Lindemann scanned the plotting board. “Are they attempting to close on us?”

“Not yet Herr Admiral – they have yet to spot us.”

“That,” Lindemann concluded, “will not last long. They should encounter the outer escort soon enough. Bring the task force into the wind.”

The decks of each of the large carriers were filled with aircraft, which now bounded into the air and formed up above the task force. They would soon head westward to carry out another day’s simulated attack on Admiral Langsdorff’s accompanying battleships. The smaller carriers would continue to provide combat air patrols in the event of British aircraft disturbing the now routine coat trailing.
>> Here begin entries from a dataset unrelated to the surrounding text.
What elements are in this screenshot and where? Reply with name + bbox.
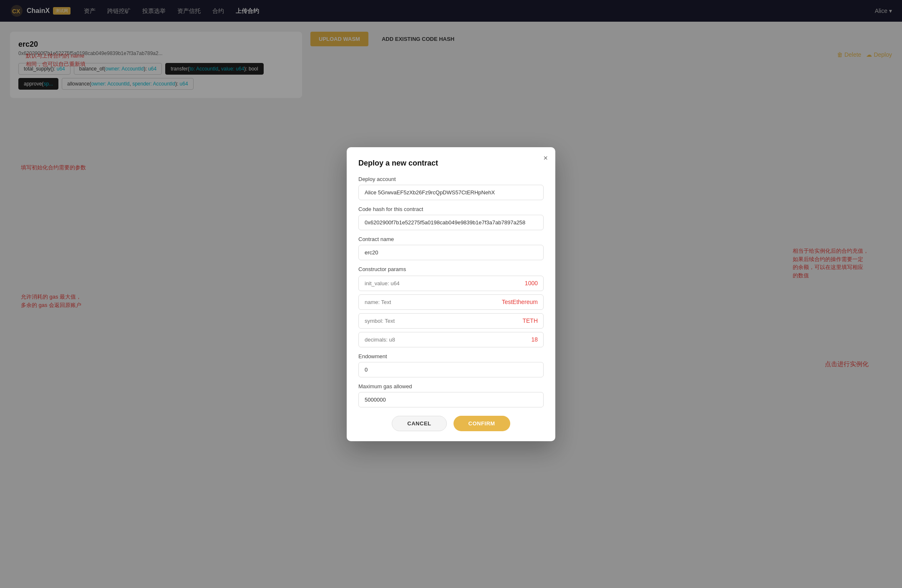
constructor-params-label: Constructor params bbox=[358, 266, 544, 272]
param-name-input[interactable] bbox=[358, 294, 544, 310]
code-hash-label: Code hash for this contract bbox=[358, 206, 544, 212]
confirm-button[interactable]: CONFIRM bbox=[454, 416, 510, 431]
endowment-group: Endowment bbox=[358, 353, 544, 377]
max-gas-label: Maximum gas allowed bbox=[358, 383, 544, 389]
max-gas-group: Maximum gas allowed bbox=[358, 383, 544, 407]
code-hash-group: Code hash for this contract bbox=[358, 206, 544, 230]
max-gas-input[interactable] bbox=[358, 392, 544, 407]
param-symbol: TETH bbox=[358, 313, 544, 329]
contract-name-input[interactable] bbox=[358, 245, 544, 260]
param-name: TestEthereum bbox=[358, 294, 544, 310]
param-init-value-input[interactable] bbox=[358, 276, 544, 291]
modal-footer: CANCEL CONFIRM bbox=[358, 416, 544, 431]
constructor-params-group: 1000 TestEthereum TETH 18 bbox=[358, 276, 544, 347]
modal-title: Deploy a new contract bbox=[358, 159, 544, 168]
endowment-label: Endowment bbox=[358, 353, 544, 359]
modal-close-button[interactable]: × bbox=[543, 154, 548, 163]
param-symbol-input[interactable] bbox=[358, 313, 544, 329]
code-hash-input[interactable] bbox=[358, 215, 544, 230]
deploy-account-label: Deploy account bbox=[358, 176, 544, 182]
deploy-account-input[interactable] bbox=[358, 185, 544, 200]
deploy-modal: Deploy a new contract × Deploy account C… bbox=[347, 147, 555, 441]
contract-name-group: Contract name bbox=[358, 236, 544, 260]
deploy-account-group: Deploy account bbox=[358, 176, 544, 200]
cancel-button[interactable]: CANCEL bbox=[392, 416, 446, 431]
param-decimals: 18 bbox=[358, 332, 544, 347]
constructor-params-section: Constructor params 1000 TestEthereum TET… bbox=[358, 266, 544, 347]
contract-name-label: Contract name bbox=[358, 236, 544, 242]
endowment-input[interactable] bbox=[358, 362, 544, 377]
param-decimals-input[interactable] bbox=[358, 332, 544, 347]
param-init-value: 1000 bbox=[358, 276, 544, 291]
modal-overlay[interactable]: Deploy a new contract × Deploy account C… bbox=[0, 0, 902, 588]
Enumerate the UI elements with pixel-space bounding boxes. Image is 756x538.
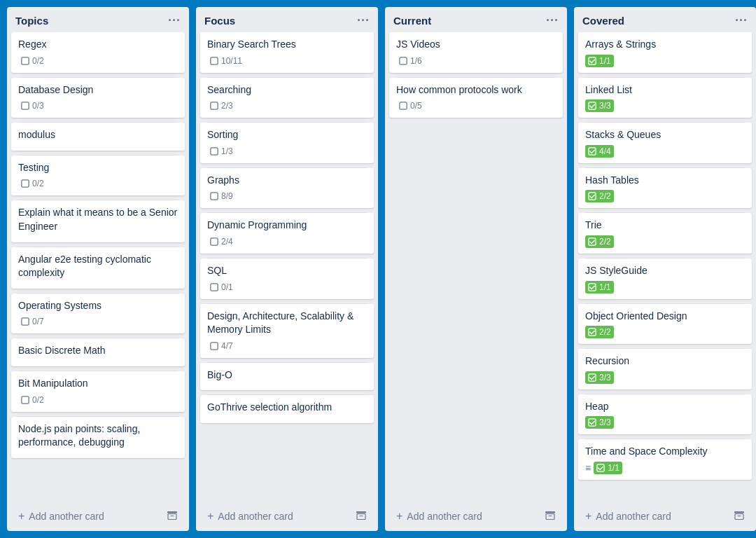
svg-rect-19 xyxy=(546,514,554,520)
column-cards-current: JS Videos 1/6How common protocols work 0… xyxy=(385,32,567,502)
card-big-o[interactable]: Big-O xyxy=(200,363,374,391)
card-title-linked-list: Linked List xyxy=(585,83,745,97)
svg-rect-5 xyxy=(167,511,177,513)
card-title-hash-tables: Hash Tables xyxy=(585,174,745,188)
add-card-button-topics[interactable]: +Add another card xyxy=(10,504,186,528)
column-header-focus: Focus··· xyxy=(196,7,378,32)
card-badge-js-styleguide: 1/1 xyxy=(585,281,614,294)
card-title-time-space: Time and Space Complexity xyxy=(585,445,745,459)
column-covered: Covered···Arrays & Strings 1/1Linked Lis… xyxy=(574,7,756,531)
card-dynamic-programming[interactable]: Dynamic Programming 2/4 xyxy=(200,213,374,254)
card-badge-js-videos: 1/6 xyxy=(396,55,425,67)
card-badge-heap: 3/3 xyxy=(585,416,614,429)
card-badge-row-db-design: 0/3 xyxy=(18,99,178,112)
card-badge-hash-tables: 2/2 xyxy=(585,190,614,202)
add-card-label-topics: Add another card xyxy=(29,511,104,522)
card-badge-trie: 2/2 xyxy=(585,235,614,248)
card-db-design[interactable]: Database Design 0/3 xyxy=(11,78,185,118)
add-card-button-covered[interactable]: +Add another card xyxy=(577,504,753,528)
card-nodejs-pain[interactable]: Node.js pain points: scaling, performanc… xyxy=(11,417,185,458)
card-title-senior-engineer: Explain what it means to be a Senior Eng… xyxy=(18,206,178,233)
card-angular-e2e[interactable]: Angular e2e testing cyclomatic complexit… xyxy=(11,247,185,289)
card-badge-row-heap: 3/3 xyxy=(585,416,745,429)
card-time-space[interactable]: Time and Space Complexity≡ 1/1 xyxy=(578,439,752,480)
card-operating-systems[interactable]: Operating Systems 0/7 xyxy=(11,294,185,334)
column-title-topics: Topics xyxy=(15,15,48,27)
card-badge-row-sorting: 1/3 xyxy=(207,145,367,158)
column-title-covered: Covered xyxy=(582,15,624,27)
card-badge-bst: 10/11 xyxy=(207,55,245,67)
svg-rect-30 xyxy=(734,511,744,513)
card-bit-manipulation[interactable]: Bit Manipulation 0/2 xyxy=(11,371,185,412)
card-badge-sorting: 1/3 xyxy=(207,145,236,158)
card-recursion[interactable]: Recursion 3/3 xyxy=(578,349,752,389)
card-badge-row-oo-design: 2/2 xyxy=(585,326,745,338)
card-badge-row-recursion: 3/3 xyxy=(585,371,745,384)
card-sorting[interactable]: Sorting 1/3 xyxy=(200,123,374,163)
archive-icon[interactable] xyxy=(356,509,367,523)
card-basic-discrete-math[interactable]: Basic Discrete Math xyxy=(11,338,185,366)
card-js-videos[interactable]: JS Videos 1/6 xyxy=(389,32,563,73)
archive-icon[interactable] xyxy=(167,509,178,523)
plus-icon: + xyxy=(18,511,24,522)
svg-rect-9 xyxy=(211,148,218,155)
column-menu-icon-current[interactable]: ··· xyxy=(546,14,559,27)
card-title-graphs: Graphs xyxy=(207,174,367,188)
card-badge-row-js-styleguide: 1/1 xyxy=(585,281,745,294)
card-badge-searching: 2/3 xyxy=(207,99,236,112)
card-badge-linked-list: 3/3 xyxy=(585,99,614,112)
add-card-button-focus[interactable]: +Add another card xyxy=(199,504,375,528)
column-menu-icon-covered[interactable]: ··· xyxy=(735,14,748,27)
column-header-current: Current··· xyxy=(385,7,567,32)
card-trie[interactable]: Trie 2/2 xyxy=(578,213,752,254)
card-title-heap: Heap xyxy=(585,400,745,414)
svg-rect-15 xyxy=(357,514,365,520)
add-card-button-current[interactable]: +Add another card xyxy=(388,504,564,528)
card-title-bit-manipulation: Bit Manipulation xyxy=(18,377,178,391)
list-icon-time-space: ≡ xyxy=(585,462,591,474)
card-protocols[interactable]: How common protocols work 0/5 xyxy=(389,78,563,118)
card-hash-tables[interactable]: Hash Tables 2/2 xyxy=(578,168,752,209)
archive-icon[interactable] xyxy=(545,509,556,523)
svg-rect-0 xyxy=(22,57,29,64)
card-badge-time-space: 1/1 xyxy=(594,462,622,474)
card-senior-engineer[interactable]: Explain what it means to be a Senior Eng… xyxy=(11,200,185,242)
card-badge-row-testing: 0/2 xyxy=(18,177,178,190)
card-heap[interactable]: Heap 3/3 xyxy=(578,394,752,435)
svg-rect-31 xyxy=(735,514,743,520)
card-title-nodejs-pain: Node.js pain points: scaling, performanc… xyxy=(18,422,178,450)
plus-icon: + xyxy=(585,511,592,522)
card-arrays-strings[interactable]: Arrays & Strings 1/1 xyxy=(578,32,752,73)
card-linked-list[interactable]: Linked List 3/3 xyxy=(578,78,752,118)
column-menu-icon-topics[interactable]: ··· xyxy=(168,14,181,27)
card-stacks-queues[interactable]: Stacks & Queues 4/4 xyxy=(578,123,752,163)
card-bst[interactable]: Binary Search Trees 10/11 xyxy=(200,32,374,73)
card-badge-sql: 0/1 xyxy=(207,281,236,294)
card-searching[interactable]: Searching 2/3 xyxy=(200,78,374,118)
svg-rect-13 xyxy=(211,343,218,350)
card-design-arch[interactable]: Design, Architecture, Scalability & Memo… xyxy=(200,304,374,358)
card-badge-row-searching: 2/3 xyxy=(207,99,367,112)
card-sql[interactable]: SQL 0/1 xyxy=(200,258,374,299)
card-modulus[interactable]: modulus xyxy=(11,123,185,151)
card-badge-operating-systems: 0/7 xyxy=(18,315,47,328)
card-badge-recursion: 3/3 xyxy=(585,371,614,384)
column-cards-focus: Binary Search Trees 10/11Searching 2/3So… xyxy=(196,32,378,502)
card-title-modulus: modulus xyxy=(18,128,178,142)
archive-icon[interactable] xyxy=(734,509,745,523)
svg-rect-1 xyxy=(22,102,29,109)
card-graphs[interactable]: Graphs 8/9 xyxy=(200,168,374,209)
card-title-sql: SQL xyxy=(207,264,367,278)
card-badge-dynamic-programming: 2/4 xyxy=(207,235,236,248)
svg-rect-11 xyxy=(211,238,218,245)
card-regex[interactable]: Regex 0/2 xyxy=(11,32,185,73)
card-oo-design[interactable]: Object Oriented Design 2/2 xyxy=(578,304,752,345)
card-js-styleguide[interactable]: JS StyleGuide 1/1 xyxy=(578,258,752,299)
card-title-db-design: Database Design xyxy=(18,83,178,97)
card-badge-row-design-arch: 4/7 xyxy=(207,340,367,352)
card-testing[interactable]: Testing 0/2 xyxy=(11,156,185,196)
card-gothrive[interactable]: GoThrive selection algorithm xyxy=(200,395,374,423)
card-title-operating-systems: Operating Systems xyxy=(18,299,178,313)
card-badge-row-dynamic-programming: 2/4 xyxy=(207,235,367,248)
column-menu-icon-focus[interactable]: ··· xyxy=(357,14,370,27)
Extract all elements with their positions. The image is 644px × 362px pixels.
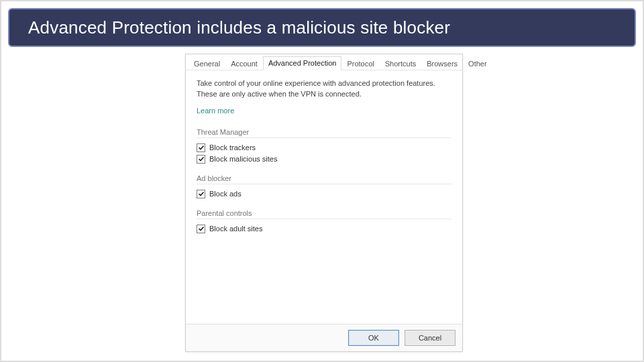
checkbox-icon[interactable]: [197, 143, 205, 152]
tab-general[interactable]: General: [189, 57, 225, 70]
annotation-banner-text: Advanced Protection includes a malicious…: [28, 17, 450, 38]
description-text: Take control of your online experience w…: [197, 78, 451, 100]
tab-shortcuts[interactable]: Shortcuts: [380, 57, 421, 70]
tab-other[interactable]: Other: [463, 57, 492, 70]
checkbox-icon[interactable]: [197, 225, 205, 233]
tab-advanced-protection[interactable]: Advanced Protection: [263, 56, 342, 70]
option-label: Block trackers: [209, 143, 256, 152]
tab-account[interactable]: Account: [225, 57, 263, 70]
option-block-malicious-sites[interactable]: Block malicious sites: [197, 154, 451, 165]
option-label: Block malicious sites: [209, 155, 277, 163]
checkbox-icon[interactable]: [197, 190, 205, 198]
learn-more-link[interactable]: Learn more: [197, 107, 234, 115]
tab-protocol[interactable]: Protocol: [341, 57, 379, 70]
tab-browsers[interactable]: Browsers: [421, 57, 463, 70]
cancel-button[interactable]: Cancel: [405, 330, 455, 346]
section-parental-controls: Parental controls: [197, 209, 451, 219]
option-label: Block ads: [209, 190, 241, 198]
checkbox-icon[interactable]: [197, 155, 205, 164]
option-block-adult-sites[interactable]: Block adult sites: [197, 223, 451, 235]
option-block-ads[interactable]: Block ads: [197, 188, 451, 200]
options-dialog: General Account Advanced Protection Prot…: [185, 54, 463, 352]
section-ad-blocker: Ad blocker: [197, 174, 451, 184]
tabs-bar: General Account Advanced Protection Prot…: [186, 54, 462, 70]
section-threat-manager: Threat Manager: [197, 128, 451, 138]
option-block-trackers[interactable]: Block trackers: [197, 142, 451, 154]
annotation-banner: Advanced Protection includes a malicious…: [8, 8, 636, 47]
option-label: Block adult sites: [209, 225, 262, 233]
tab-content: Take control of your online experience w…: [186, 70, 462, 324]
ok-button[interactable]: OK: [348, 330, 399, 346]
dialog-button-bar: OK Cancel: [186, 324, 462, 351]
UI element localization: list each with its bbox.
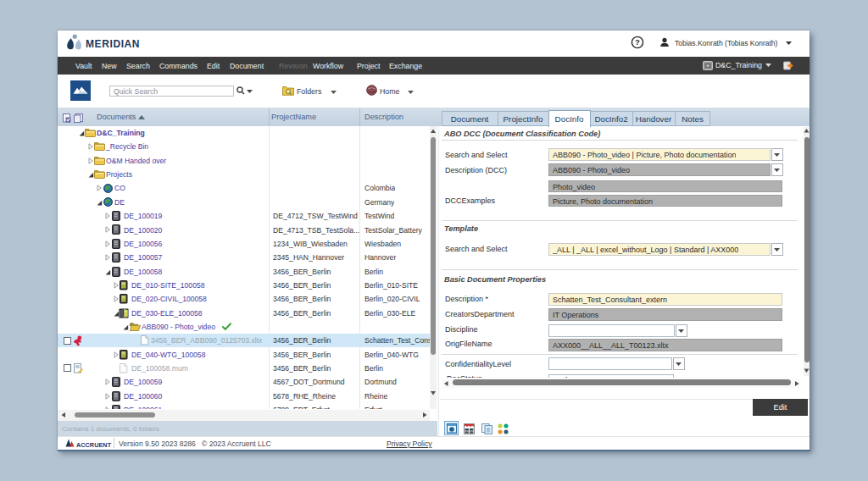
- svg-text:?: ?: [635, 37, 640, 47]
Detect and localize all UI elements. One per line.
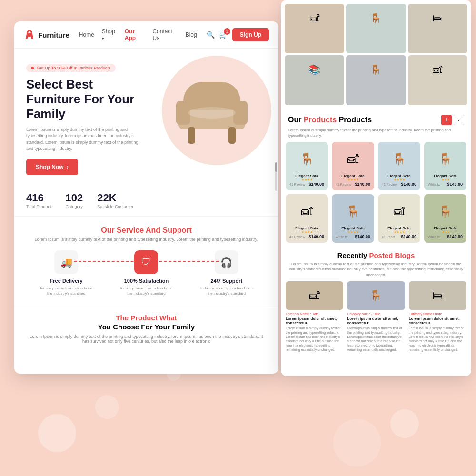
support-icon-wrap: 🎧 [215,250,238,274]
product-image: 🛋 [382,198,416,224]
nav-home[interactable]: Home [79,31,94,38]
product-stars: ★★★★ [382,178,416,182]
blog-card[interactable]: 🛏 Category Name / Date Lorem ipsum dolor… [409,281,466,352]
product-card[interactable]: 🪑 Elegant Sofa ★★★ White.tx $140.00 [424,194,466,243]
product-reviews: 41 Review [382,183,397,186]
gallery-grid: 🛋 🪑 🛏 📚 🪑 🛋 [281,0,471,109]
product-name: Elegant Sofa [289,226,324,230]
service-connector-line [74,261,219,262]
nav-shop[interactable]: Shop [102,28,117,41]
satisfaction-icon-wrap: 🛡 [134,250,158,274]
gallery-item: 🛋 [285,4,344,53]
product-name: Elegant Sofa [336,174,370,178]
blog-card[interactable]: 🪑 Category Name / Date Lorem ipsum dolor… [347,281,405,352]
product-card[interactable]: 🪑 Elegant Sofa ★★★★ White.tx $140.00 [332,194,374,243]
product-reviews: White.tx [428,235,440,238]
badge-dot [31,67,34,69]
blogs-subtitle: Lorem ipsum is simply dummy text of the … [281,261,471,281]
gallery-image: 📚 [285,55,344,84]
shop-now-button[interactable]: Shop Now › [26,159,78,175]
product-image: 🪑 [428,198,463,224]
logo-icon [24,29,35,40]
product-card[interactable]: 🪑 Elegant Sofa ★★★★ 41 Review $140.00 [286,142,328,190]
product-reviews: White.tx [336,235,347,238]
blog-image: 🛏 [409,281,466,310]
arrow-icon: › [67,164,69,170]
product-stars: ★★★★ [289,178,324,182]
blog-title: Lorem ipsum dolor sit amet, consectetur. [409,317,466,325]
service-card-title: Free Delivery [38,278,95,284]
signup-button[interactable]: Sign Up [232,28,269,41]
service-card-desc: Industry. orem Ipsum has been the indust… [198,286,255,296]
blog-description: Lorem ipsum is simply dummy text of the … [286,326,343,352]
gallery-image: 🛋 [408,55,467,84]
nav-actions: 🔍 🛒 1 Sign Up [207,28,269,41]
gallery-image: 🪑 [346,4,406,32]
product-card[interactable]: 🪑 Elegant Sofa ★★★ White.tx $140.00 [424,142,466,190]
gallery-image: 🛏 [408,4,467,32]
cart-icon[interactable]: 🛒 1 [219,31,228,39]
right-panel: 🛋 🪑 🛏 📚 🪑 🛋 Our Products Products 1 › Lo… [281,0,471,376]
nav-blog[interactable]: Blog [186,31,197,38]
logo[interactable]: Furniture [24,29,69,40]
product-price: $140.00 [447,234,463,239]
trend-next-button[interactable]: › [454,115,464,125]
search-icon[interactable]: 🔍 [207,31,215,39]
product-section-description: Lorem Ipsum is simply dummy text of the … [26,334,267,344]
product-stars: ★★★ [428,230,463,234]
gallery-item: 🛋 [408,55,467,105]
product-reviews: 41 Review [289,235,305,238]
product-section-subtitle: You Choose For Your Family [26,322,267,332]
gallery-item: 🪑 [346,4,406,53]
blog-title: Lorem ipsum dolor sit amet, consectetur. [286,317,343,325]
product-image: 🪑 [382,146,416,172]
product-stars: ★★★★ [336,230,370,234]
service-card-desc: Industry. orem Ipsum has been the indust… [118,286,175,296]
product-image: 🪑 [289,146,324,172]
nav-our-app[interactable]: Our App [125,28,145,41]
products-grid-row1: 🪑 Elegant Sofa ★★★★ 41 Review $140.00 🛋 … [281,142,471,194]
product-card[interactable]: 🛋 Elegant Sofa ★★★★ 41 Review $140.00 [332,142,374,190]
product-reviews: 41 React [382,235,395,238]
scrollbar[interactable] [275,162,277,191]
badge-text: Get Up To 50% Off In Various Products [37,66,111,70]
svg-rect-4 [188,127,195,144]
product-stars: ★★★★ [336,178,370,182]
product-name: Elegant Sofa [289,174,324,178]
svg-rect-5 [228,127,236,144]
trend-prev-button[interactable]: 1 [441,115,452,125]
blog-title: Lorem ipsum dolor sit amet, consectetur. [347,317,405,325]
nav-links: Home Shop Our App Contact Us Blog [79,28,197,41]
trending-title: Our Products Products [288,116,372,124]
product-card[interactable]: 🛋 Elegant Sofa ★★★★ 41 React $140.00 [378,194,420,243]
service-card-delivery: 🚚 Free Delivery Industry. orem Ipsum has… [38,250,95,296]
gallery-image: 🪑 [346,55,406,84]
product-reviews: 41 Review [336,183,351,186]
product-name: Elegant Sofa [382,174,416,178]
stat-label: Category [66,204,83,209]
bg-decor-circle [95,395,119,419]
product-card[interactable]: 🪑 Elegant Sofa ★★★★ 41 Review $140.00 [378,142,420,190]
product-section-title: The Product What [26,313,267,323]
hero-title: Select Best Furniture For Your Family [26,77,150,122]
stat-number: 102 [66,192,83,204]
service-section: Our Service And Support Lorem Ipsum is s… [14,216,278,306]
product-image: 🪑 [428,146,463,172]
product-price: $140.00 [401,182,416,187]
service-card-title: 24/7 Support [198,278,255,284]
blog-card[interactable]: 🛋 Category Name / Date Lorem ipsum dolor… [286,281,343,352]
satisfaction-icon: 🛡 [141,257,151,268]
product-image: 🛋 [336,146,370,172]
product-name: Elegant Sofa [428,174,463,178]
service-card-desc: Industry. orem Ipsum has been the indust… [38,286,95,296]
product-name: Elegant Sofa [428,226,463,230]
stat-label: Total Product [26,204,51,209]
nav-contact[interactable]: Contact Us [152,28,178,41]
gallery-item: 🪑 [346,55,406,105]
stat-label: Satisfide Customer [97,204,133,209]
service-cards: 🚚 Free Delivery Industry. orem Ipsum has… [26,250,267,296]
product-image: 🛋 [289,198,324,224]
scrollbar-thumb[interactable] [275,162,277,172]
bg-decor-circle [333,419,381,466]
product-card[interactable]: 🛋 Elegant Sofa ★★★★ 41 Review $140.00 [286,194,328,243]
Lindemann looked eastward, where the rising sun was turning the horizon a bright orange, recalling the words of an old poem.

“On the road to Mandalay, Where the flyin'-fishes play, An' the dawn comes up like thunder outer China 'crost the Bay!”

51

Thursday, September 14th 2017, 3:10pm

Destroyer Gravelines, 56 dgs 26 min North, 2 dgs 39 min East, Wednesday, 14 April 1948, Dawn

Fog had settled over the North Sea, adding to the problems faced by the Gravelines. The German sloops she had shadowed the previous day had eluded her during the night; her captain cursed his decision to shut down his RDF apparatus when the Huns had done so themselves. That decision he would fix immediately, and ordered them back to life.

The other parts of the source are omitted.